On a tous grandi dans l'idée des super-héros dans l'esprit des comic-books Marvel où DC, ces surhommes rarement remis en question, que ce soit par leurs méchants, ceux qu'ils protègent, ou eux-mêmes. On retiendra également de ces grandes séries étalées sur des décennies le nombre incalculable d'incohérences qu'elles possèdent.
Mais là, on parle de Watchmen, et c'est tout autre chose.
Alan Moore à reussi quelque chose de grand : proposer un univers si fermé, mais pourtant si riche, détaillé, immersif. Un univers qui n'a beau n'exister que sur quelques jours, mais qui parvient si subtilement à emmener le lecteur pour un voyage de plusieurs décennies.Un univers où rien n'est laissé au hasard, où le moindre détail a été étudié et conçu pour en devenir une pièce maîtresse, sans laquelle tout l'édifice s'écroulerait.
Mais à quoi bon parler de cet univers sans mentionner les personnages qui l'habitent. De Rorschach, sociopathe désabusé par la nature humaine et enfermé dans une vision manichéenne du monde, à Ozymandias, incarnation même de l'ambiguïté morale à son paroxysme, en passant par le Hibou et Jupiter, ne sachant où se mettre dans ce monde au bord de la guerre ouverte, et n'ayant plus que leur amour comme point de repère, et par le Coméden, soi-disante "parodie" d'une humanité bestiale et cruelle, s'avouant finalement vaincu devant l'horreur de ce trame dans l'ombre.

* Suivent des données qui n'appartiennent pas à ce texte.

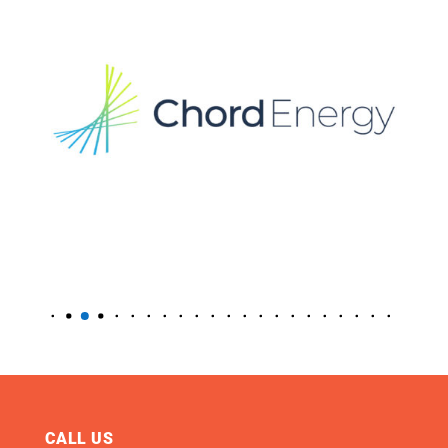
CALL US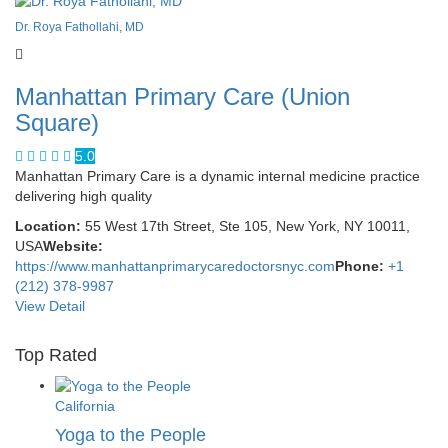
Dr. Roya Fathollahi, MD
Manhattan Primary Care (Union
Square)
5.0
Manhattan Primary Care is a dynamic internal medicine practice
delivering high quality
Location:
55 West 17th Street, Ste 105, New York, NY 10011,
USA
Website:
https://www.manhattanprimarycaredoctorsnyc.com
Phone:
+1
(212) 378-9987
View Detail
Top Rated
California
Yoga to the People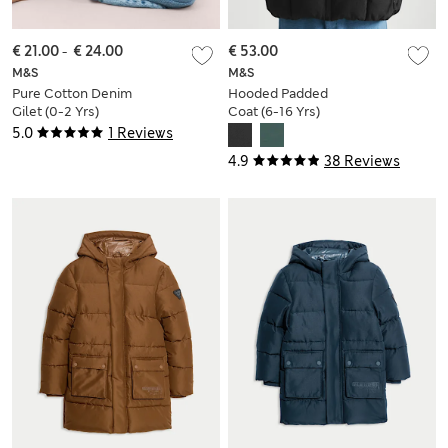
€ 21.00
-
€ 24.00
€ 53.00
M&S
M&S
Pure Cotton Denim
Hooded Padded
Gilet (0-2 Yrs)
Coat (6-16 Yrs)
5.0
1 Reviews
4.9
38 Reviews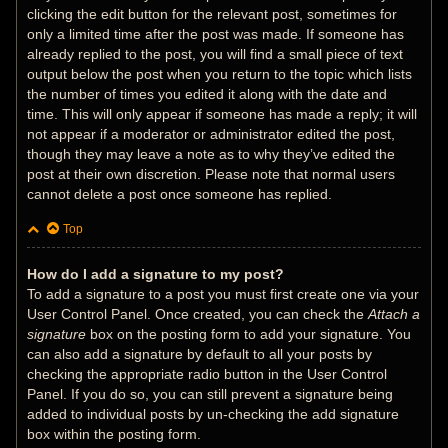
clicking the edit button for the relevant post, sometimes for
only a limited time after the post was made. If someone has
already replied to the post, you will find a small piece of text
output below the post when you return to the topic which lists
the number of times you edited it along with the date and
time. This will only appear if someone has made a reply; it will
not appear if a moderator or administrator edited the post,
though they may leave a note as to why they’ve edited the
post at their own discretion. Please note that normal users
cannot delete a post once someone has replied.
Top
How do I add a signature to my post?
To add a signature to a post you must first create one via your
User Control Panel. Once created, you can check the
Attach a
signature
box on the posting form to add your signature. You
can also add a signature by default to all your posts by
checking the appropriate radio button in the User Control
Panel. If you do so, you can still prevent a signature being
added to individual posts by un-checking the add signature
box within the posting form.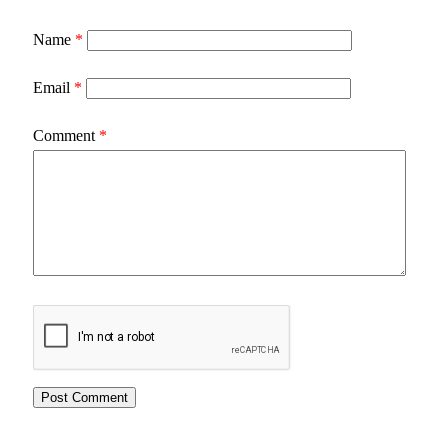
Name
*
Email
*
Comment
*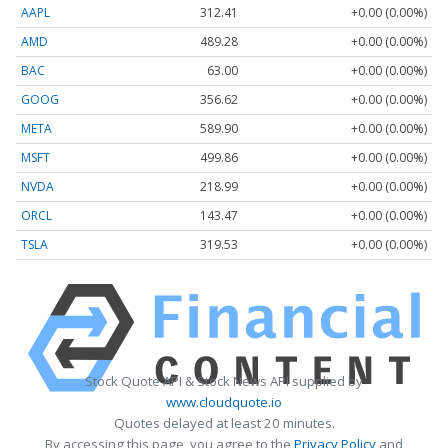
AAPL
312.41
+0.00 (0.00%)
AMD
489.28
+0.00 (0.00%)
BAC
63.00
+0.00 (0.00%)
GOOG
356.62
+0.00 (0.00%)
META
589.90
+0.00 (0.00%)
MSFT
499.86
+0.00 (0.00%)
NVDA
218.99
+0.00 (0.00%)
ORCL
143.47
+0.00 (0.00%)
TSLA
319.53
+0.00 (0.00%)
Stock Quote API & Stock News API supplied by
www.cloudquote.io
Quotes delayed at least 20 minutes.
By accessing this page, you agree to the
Privacy Policy
and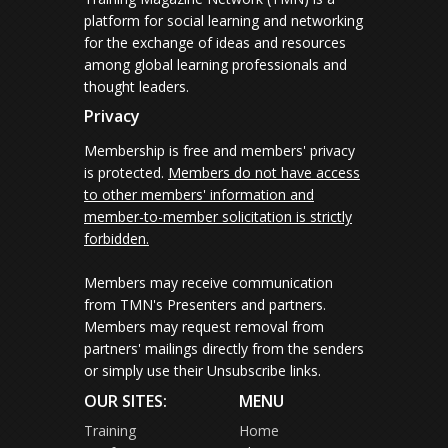
platform for social learning and networking
for the exchange of ideas and resources
among global learning professionals and
thought leaders.
Privacy
Membership is free and members' privacy
is protected.
Members do not have access
to other members' information and
member-to-member solicitation is strictly
forbidden.
Members may receive communication
from TMN's Presenters and partners.
Members may request removal from
partners' mailings directly from the senders
or simply use their Unsubscribe links.
OUR SITES:
MENU
Training
Home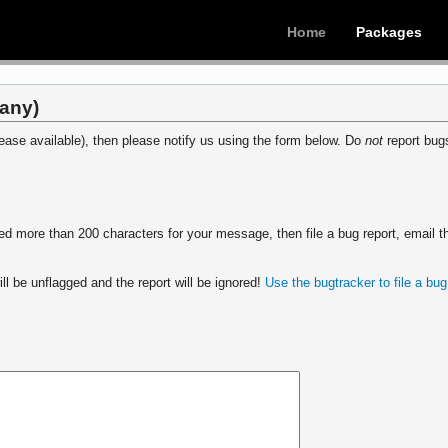
Home
Packages
(any)
ease available), then please notify us using the form below. Do
not
report bugs
 more than 200 characters for your message, then file a bug report, email th
ll be unflagged and the report will be ignored!
Use the bugtracker to file a bug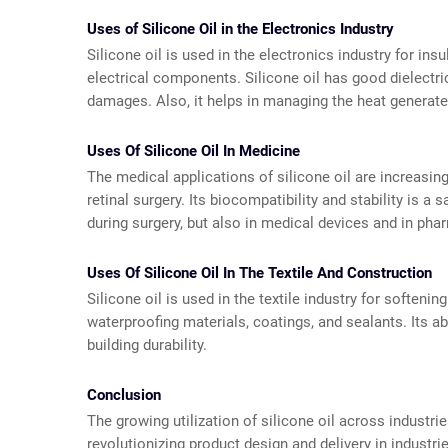
Uses of Silicone Oil in the Electronics Industry
Silicone oil is used in the electronics industry for ins
electrical components. Silicone oil has good dielectri
damages. Also, it helps in managing the heat generat
Uses Of Silicone Oil In Medicine
The medical applications of silicone oil are increasing
retinal surgery. Its biocompatibility and stability is a 
during surgery, but also in medical devices and in ph
Uses Of Silicone Oil In The Textile And Construction
Silicone oil is used in the textile industry for softenin
waterproofing materials, coatings, and sealants. Its a
building durability.
Conclusion
The growing utilization of silicone oil across industrie
revolutionizing product design and delivery in indust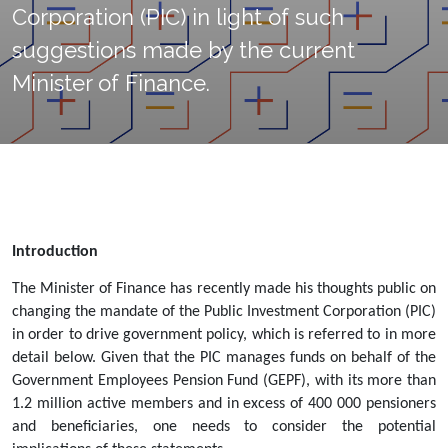
Corporation (PIC) in light of such
suggestions made by the current
Minister of Finance.
Introduction
The Minister of Finance has recently made his thoughts public on 
changing the mandate of the Public Investment Corporation (PIC) 
in order to drive government policy, which is referred to in more 
detail below. Given that the PIC manages funds on behalf of the 
Government Employees Pension Fund (GEPF), with its
more than 
1.2 million active members and in excess of 400 000 pensioners 
and beneficiaries
, one needs to consider the potential 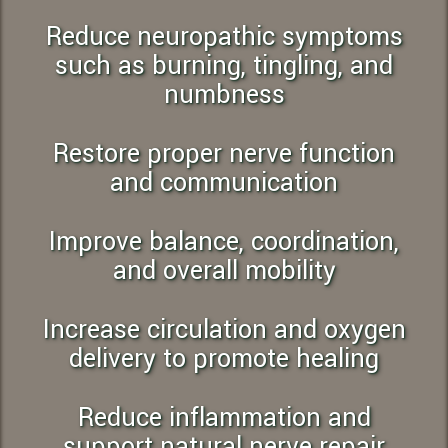
Reduce neuropathic symptoms
such as burning, tingling, and
numbness
Restore proper nerve function
and communication
Improve balance, coordination,
and overall mobility
Increase circulation and oxygen
delivery to promote healing
Reduce inflammation and
support natural nerve repair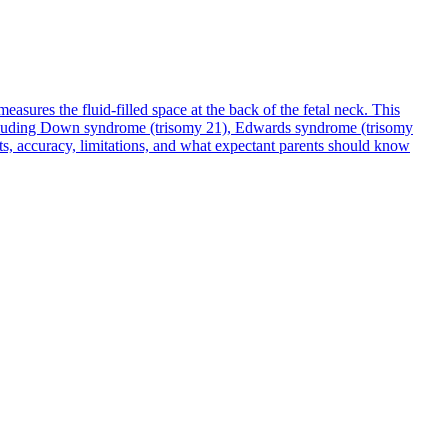
sures the fluid-filled space at the back of the fetal neck. This
including Down syndrome (trisomy 21), Edwards syndrome (trisomy
ts, accuracy, limitations, and what expectant parents should know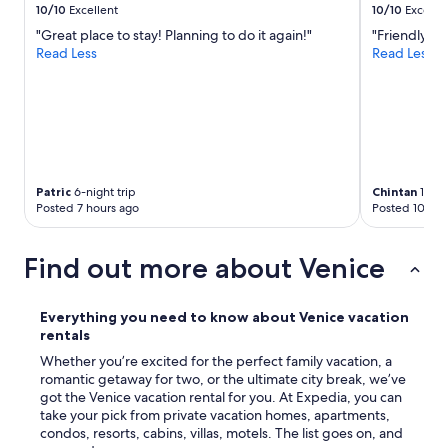
t
10/10
Excellent
10/10
Excelle
r
h
"Great place to stay! Planning to do it again!"
"Friendly st
a
e
Read Less
Read Less
l
p
a
e
r
r
g
f
e
e
p
c
o
t
n
s
Patric
6-night trip
Chintan
1-nigh
d
i
Posted 7 hours ago
Posted 10 hou
w
z
i
e
t
f
Find out more about Venice
h
o
b
r
e
m
Everything you need to know about Venice vacation
a
y
rentals
u
h
t
Whether you’re excited for the perfect family vacation, a
u
i
romantic getaway for two, or the ultimate city break, we’ve
s
f
got the Venice vacation rental for you. At Expedia, you can
b
u
take your pick from private vacation homes, apartments,
a
l
condos, resorts, cabins, villas, motels. The list goes on, and
n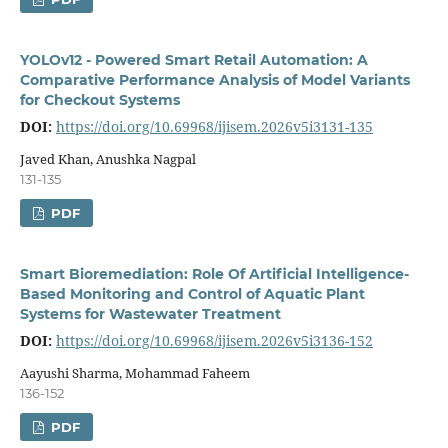
YOLOv12 - Powered Smart Retail Automation: A
Comparative Performance Analysis of Model Variants
for Checkout Systems
DOI:
https://doi.org/10.69968/ijisem.2026v5i3131-135
Javed Khan, Anushka Nagpal
131-135
PDF
Smart Bioremediation: Role Of Artificial Intelligence-
Based Monitoring and Control of Aquatic Plant
Systems for Wastewater Treatment
DOI:
https://doi.org/10.69968/ijisem.2026v5i3136-152
Aayushi Sharma, Mohammad Faheem
136-152
PDF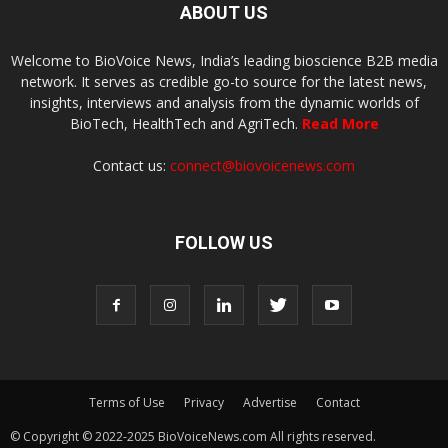
ABOUT US
Welcome to BioVoice News, India’s leading bioscience B2B media
network. It serves as credible go-to source for the latest news,
insights, interviews and analysis from the dynamic worlds of
BioTech, HealthTech and AgriTech.
Read More
Contact us:
connect@biovoicenews.com
FOLLOW US
Terms of Use
Privacy
Advertise
Contact
© Copyright © 2022-2025 BioVoiceNews.com All rights reserved.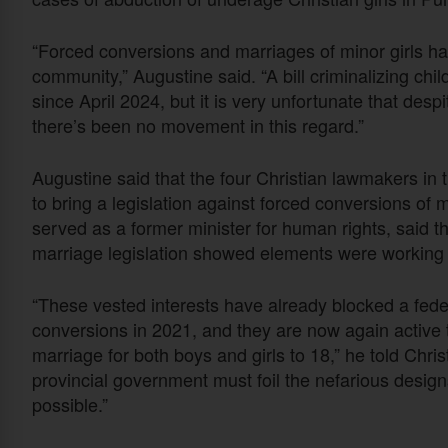
“Forced conversions and marriages of minor girls hav
community,” Augustine said. “A bill criminalizing ch
since April 2024, but it is very unfortunate that des
there’s been no movement in this regard.”
Augustine said that the four Christian lawmakers in 
to bring a legislation against forced conversions of 
served as a former minister for human rights, said th
marriage legislation showed elements were working 
“These vested interests have already blocked a federa
conversions in 2021, and they are now again active t
marriage for both boys and girls to 18,” he told Chri
provincial government must foil the nefarious design
possible.”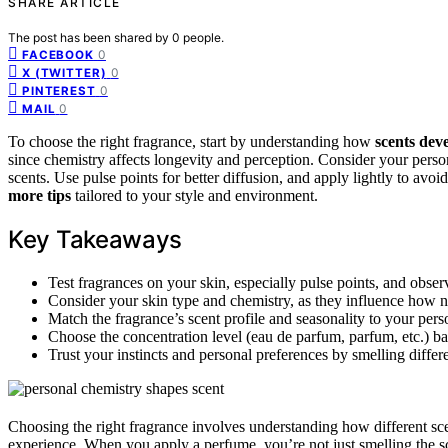
SHARE ARTICLE
The post has been shared by
0
people.
0
FACEBOOK
0
X (TWITTER)
0
PINTEREST
0
MAIL
To choose the right fragrance, start by understanding how
scents dev
since chemistry affects longevity and perception. Consider your person
scents. Use pulse points for better diffusion, and apply lightly to a
more tips
tailored to your style and environment.
Key Takeaways
Test fragrances on your skin, especially pulse points, and obse
Consider your skin type and chemistry, as they influence how n
Match the fragrance’s scent profile and seasonality to your per
Choose the concentration level (eau de parfum, parfum, etc.) b
Trust your instincts and personal preferences by smelling differ
Choosing the right fragrance involves understanding how different sc
experience. When you apply a perfume, you’re not just smelling the s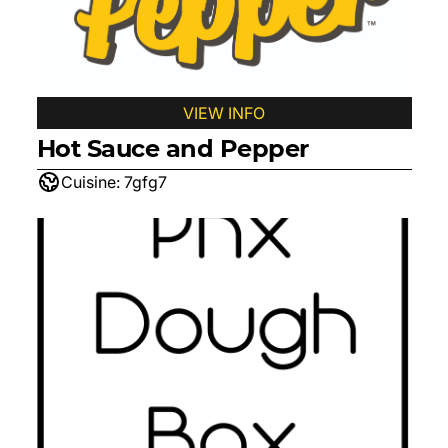
VIEW INFO
Hot Sauce and Pepper
Cuisine:
7gfg7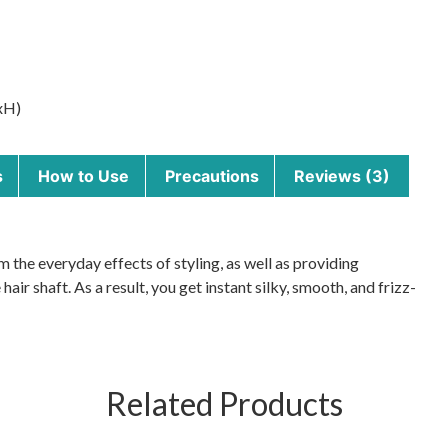
xH)
s
How to Use
Precautions
Reviews (3)
the everyday effects of styling, as well as providing
 hair shaft. As a result, you get instant silky, smooth, and frizz-
Related Products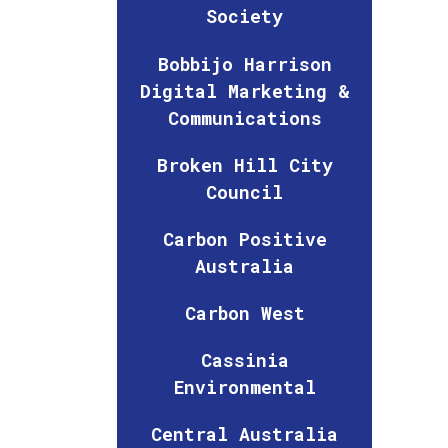
Society
Bobbijo Harrison
Digital Marketing &
Communications
Broken Hill City
Council
Carbon Positive
Australia
Carbon West
Cassinia
Environmental
Central Australia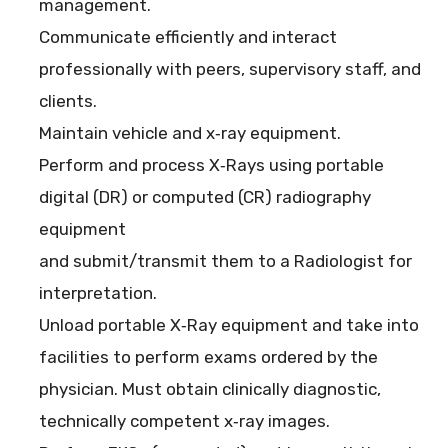
management.
Communicate efficiently and interact
professionally with peers, supervisory staff, and
clients.
Maintain vehicle and x‐ray equipment.
Perform and process X‐Rays using portable
digital (DR) or computed (CR) radiography
equipment
and submit/transmit them to a Radiologist for
interpretation.
Unload portable X‐Ray equipment and take into
facilities to perform exams ordered by the
physician. Must obtain clinically diagnostic,
technically competent x‐ray images.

Mais que dire du plus important d'entre eux, le point central de tout cet univers, son créateur en quelque sorte, le docteur Manhattan. Un être omnipotent considéré comme un dieu, alors qu'en ses propres termes, il n'est qu'une "marionnette qui peut voir ses fils". Un être si puissant, et pourtant si humain, malgré le détachement dont il se targue pendant quasiment toute l'oeuvre.
Le scénario aussi propose quelque chose de particulier au lecteur, où chaque pas en avant dans le scénario est suivi de trois pas en arrière, permettant de saisir toute la complexité et la profondeur des protagonistes. Un procédé atypique ponctué d'éléments plus orthodoxes encore, notamment la mise en abîme des "Tales of the Black Freighter" et le twist final, véritable pied de nez aux conventions d'écriture du genre.
Que dire d'autre pour conclure ? Watchmen n'est qu'une portion d'une histoire aux origines et aux conséquences bien plus vastes que ce qui est exploré dans l'oeuvre. Mais a-t-on besoin de voir toutes ces choses ? Non. Trois jours suffisent. Les trois jours où tous les éléments se mettent en place, interagissent et forment l'image finale : le châtiment de l'humanité pour avoir flirté avec la troisième guerre mondiale.